Andrew Vachss
Interview für The Bird

Dieser Artikel erschien im Original hier

Andrew Vachss ist heute einer der kraftvollsten und kantigsten Erzähler. Die Washington Post bezeichnete ihn als "König des Asphalt-Dschungels", seine Bestseller erzählen die schockierende Wahrheit über Mißbrauch in der heutigen Welt.

Mr. Vachss ist praktizierender Anwalt in New York City. Er arbeitet ausschließlich für Kinder und Jugendliche. Es ist seine Arbeit im Jugendrecht, die ihm die Achtung vieler zeitgenössischer Autoren einbrachte. Vachss ist der Autor eines Dutzends Bestseller-Erzählungen; überraschenderweise hatte er keinerlei formale Ausbildung zum Schriftsteller, sondern verbrachte seine Zeit mit einer Vielzahl von Beschäftigungen.


The Bird: Mr. Vachss, wie lange schreiben Sie schon?
Andrew Vachss: In der Schule habe ich überhaupt nicht geschrieben, ich begann damit erst in den späten 60ern, frühen 70ern.

B: Gab es etwas, das das Schreiben in Ihnen ausgelöst hat? Viele Leute, mit denen ich gesprochen habe, glauben, Ihr Schreiben sei ein Ventil für all den Horror, dem Sie im Alltag begegnen.
AV: Es tut mir leid, daß die Leute mit denen Sie gesprochen haben, so ignorant und uninformiert waren. Ich weiß nicht, wo diese unausgegorenen Spekulationen herkommen, denn mein Anliegen ist es, direkt in den Horror einzugreifen — nicht etwa kleine Bücher darüber zu schreiben. Die Bücher sind eine organische Verlängerung dessen, was ich tue, nicht ein Ausgleich dafür, daß ich nicht dazu in der Lage wäre, es zu tun.

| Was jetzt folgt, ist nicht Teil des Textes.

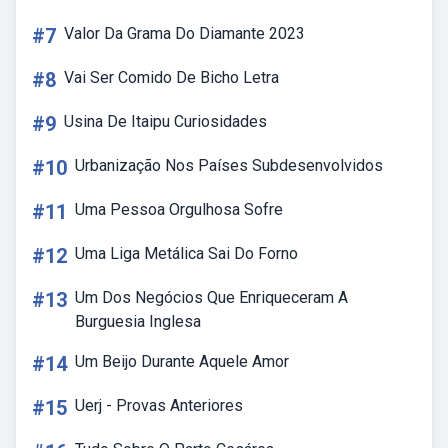
#7
Valor Da Grama Do Diamante 2023
#8
Vai Ser Comido De Bicho Letra
#9
Usina De Itaipu Curiosidades
#10
Urbanização Nos Países Subdesenvolvidos
#11
Uma Pessoa Orgulhosa Sofre
#12
Uma Liga Metálica Sai Do Forno
#13
Um Dos Negócios Que Enriqueceram A
Burguesia Inglesa
#14
Um Beijo Durante Aquele Amor
#15
Uerj - Provas Anteriores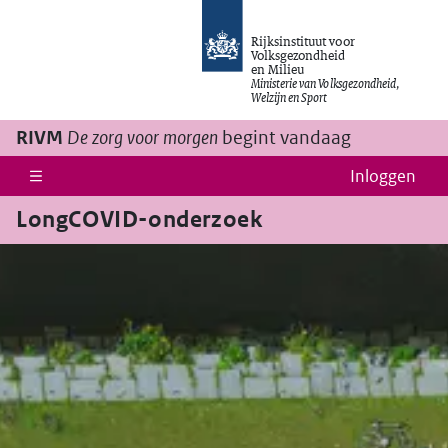
Ga naar de hoofdinhoud
Rijksinstituut voor
Volksgezondheid
en Milieu
Ministerie van Volksgezondheid,
Welzijn en Sport
RIVM
De zorg voor morgen
begint vandaag
Inloggen
LongCOVID-onderzoek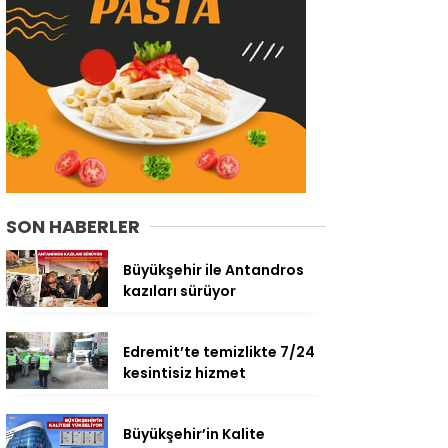
SON HABERLER
Büyükşehir ile Antandros
kazıları sürüyor
Edremit’te temizlikte 7/24
kesintisiz hizmet
Büyükşehir’in Kalite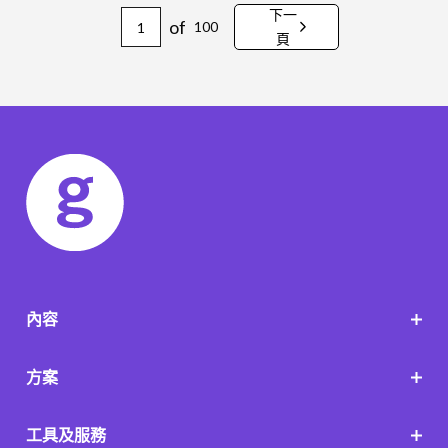
下一
of
100
頁
內容
方案
工具及服務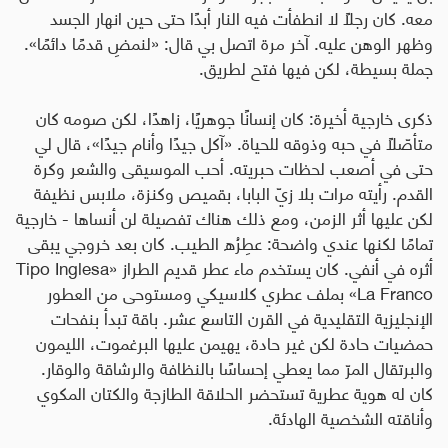
معه. كان رجلًا لا انطفأت فيه النار أبدًا حتى حين انهار الجسد
وظهر الوهن عليه. آخر مرة اتصل بي قال: «لنمضِ قدمًا دائمًا».
جملة بسيطة، لكن فيها فتح لطريق
.
ذكرى خارجية أخيرة: كان إنسانًا جوهريًا، زاهدًا، لكن صومه كان
متأصّلًا في حبه وذوقه للحياة. «آكل جيدًا وأنام جيدًا»، قال لي
حتى في أصعب لحظات حبريته. أحب الموسيقى والشعر وكرة
القدم. رأيته مرات بلا زيّ البابا، بقميص وكنزة، ملابس نظيفة
لكن عليها أثر الزمن، ومع ذلك هناك تفصيلة لن أنساها - خارجية
تمامًا لكنها عندي واضحة: عطِرُه الطيب. كان بعد خروجي يبقى
أثره في أنفي. كان يستخدم ماء عطر قديم الطراز
«Tipo Inglesa
La Franco»
بملف عطري كلاسيكي ومستوحى من العطور
الإنجليزية التقليدية في القرن التاسع عشر. باقة تبدأ بنفحات
حمضيات حادة لكن غير حادة، يهيمن عليها البرغموت، الليمون
والبرتقال المرّ مما يعطي إحساسًا بالنظافة والرشاقة والوقار.
كان له هوية عطرية تستحضر الحلاقة الطازجة والكتان المكوي
وأناقته الشخصية الهادئة.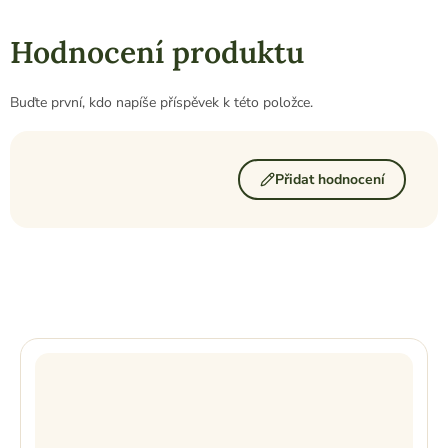
Hodnocení produktu
Buďte první, kdo napíše příspěvek k této položce.
Přidat hodnocení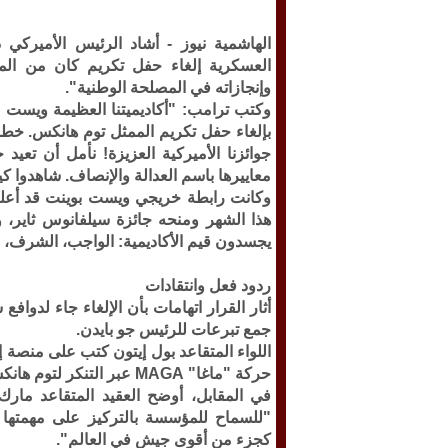
الهاشمية نيوز -
أشاد الرئيس الأميركي 
العسكرية إلغاء حفل تكريم كان من المق
وإنجازاته في المصلحة الوطنية".
وكتب ترامب: "أكاديميتنا العظيمة ويست بو
بإلغاء حفل تكريم الممثل توم هانكس. خط
جوائزنا الأميركية العزيزة! نأمل أن تعيد
معاييرها باسم العدالة والإنصاف. شاهدوا كي
وكانت رابطة خريجي ويست بوينت قد أعلن
هذا الشهر ومنحه جائزة سيلفانوس ثاير، و
يجسدون قيم الأكاديمية: الواجب، الشرف، 
ردود فعل وانتقادات
أثار القرار اتهامات بأن الإلغاء جاء لدو
جمع تبرعات للرئيس جو بايدن.
اللواء المتقاعد بول إيتون كتب على منصة
حركة "ماغا" MAGA عبر التنكر لتوم هانكس. هذا مستوى جديد من الانحدار".
في المقابل، أوضح العقيد المتقاعد مارك
"للسماح للمؤسسة بالتركيز على مهمتها ا
كجزء من أقوى جيش في العالم".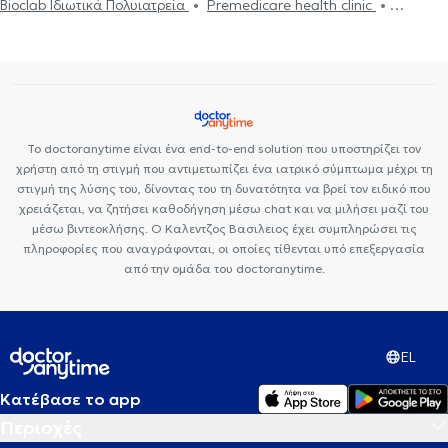
Bioclab Ιδιωτικά Πολυιατρεία
Premedicare health clinic
Premedicare Health Clinic
Ιάζω
Center NT-CardioMetabolics
Το doctoranytime είναι ένα end-to-end solution που υποστηρίζει τον
χρήστη από τη στιγμή που αντιμετωπίζει ένα ιατρικό σύμπτωμα μέχρι τη
στιγμή της λύσης του, δίνοντας του τη δυνατότητα να βρεί τον ειδικό που
χρειάζεται, να ζητήσει καθοδήγηση μέσω chat και να μιλήσει μαζί του
μέσω βιντεοκλήσης. Ο Καλεντζος Βασιλειος έχει συμπληρώσει τις
πληροφορίες που αναγράφονται, οι οποίες τίθενται υπό επεξεργασία
από την ομάδα του doctoranytime.
EL
Κατέβασε το app
Περιοχές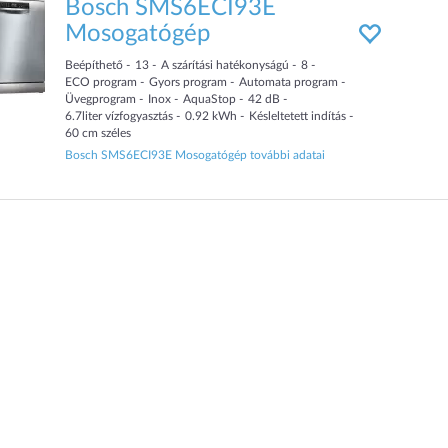
Bosch SMS6ECI93E
Mosogatógép
Beépíthető
13
A szárítási hatékonyságú
8
ECO program
Gyors program
Automata program
Üvegprogram
Inox
AquaStop
42
dB
6.7
liter
vízfogyasztás
0.92
kWh
Késleltetett indítás
60
cm
széles
Bosch SMS6ECI93E Mosogatógép további adatai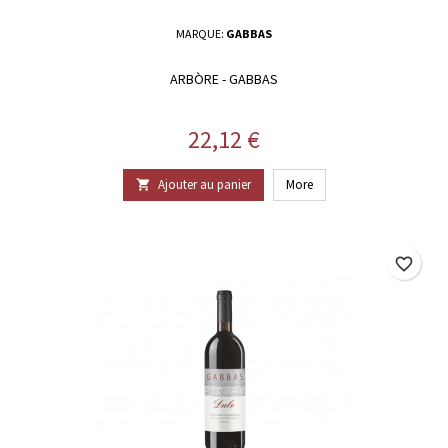
MARQUE:
GABBAS
ARBÒRE - GABBAS
Prix
22,12 €
Ajouter au panier
More

favorite_border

B: In welches Genre würden Sie Ihre Bücher einreihen?
AV: Ich schreibe über Kindesmißbrauch und Gewalt, und über die Verbindung zwischen beiden. Ich schätze, das macht mich im Amerika von 1995 zu einem Mainstream-Schriftsteller.

B: Gibt es Pläne, einige der frühen "Burke"-Erzählungen als Hardcover neu aufzulegen?
AV: Nein, warum sollte ich das tun? Ich glaube nicht, daß Leute aus der Arbeiterklasse 25 Dollar für ein verdammtes Buch bezahlen können, so seh ich das. Mein wahres Interesse gilt jetzt dem Sammelband. All meine Bücher sind in diesem Format neuaufgelegt worden. Das sind Bücher, die bleiben, die nicht auseinanderfallen wie beschissene Taschenbücher. Aber sie werden jetzt 10 statt 25 Dollar kosten. Neue Hardcover würden — außer für den Sammlermarkt — keinen Sinn machen.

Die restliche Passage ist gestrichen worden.